🤖 AI Summary
Assessing the statistical fidelity of generative models for LHC simulations beyond their training regime is challenging, particularly in estimating event amplification factors in sparse phase-space regions without compromising resolution or relying on large held-out datasets.
Method: We propose a data-efficient quantification framework comprising two complementary strategies: (i) integral amplification estimation based on integrated precision metrics, and (ii) differential amplification assessment grounded in rigorous hypothesis testing. Our approach integrates Bayesian modeling, ensemble inference, and statistically principled calibration, validated across diverse phase-space regions using state-of-the-art physics-informed generators.

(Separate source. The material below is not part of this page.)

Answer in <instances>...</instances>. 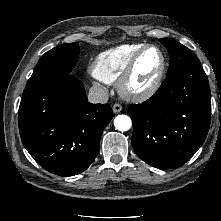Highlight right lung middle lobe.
I'll list each match as a JSON object with an SVG mask.
<instances>
[{"label":"right lung middle lobe","mask_w":221,"mask_h":221,"mask_svg":"<svg viewBox=\"0 0 221 221\" xmlns=\"http://www.w3.org/2000/svg\"><path fill=\"white\" fill-rule=\"evenodd\" d=\"M79 51L77 42L55 47L43 54L32 76L42 74L61 76L69 74L77 63Z\"/></svg>","instance_id":"right-lung-middle-lobe-1"}]
</instances>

Contribution/Results: Experiments demonstrate high-fidelity amplification (>100×) in critical subregions, though global coverage remains limited. This work establishes the first interpretable, verifiable, and held-out-data-free framework for quantifying generative amplification capability—enabling accelerated, statistically robust high-energy physics simulation.
📝 Abstract
Generative networks are perfect tools to enhance the speed and precision of LHC simulations. It is important to understand their statistical precision, especially when generating events beyond the size of the training dataset. We present two complementary methods to estimate the amplification factor without large holdout datasets. Averaging amplification uses Bayesian networks or ensembling to estimate amplification from the precision of integrals over given phase-space volumes. Differential amplification uses hypothesis testing to quantify amplification without any resolution loss. Applied to state-of-the-art event generators, both methods indicate that amplification is possible in specific regions of phase space, but not yet across the entire distribution.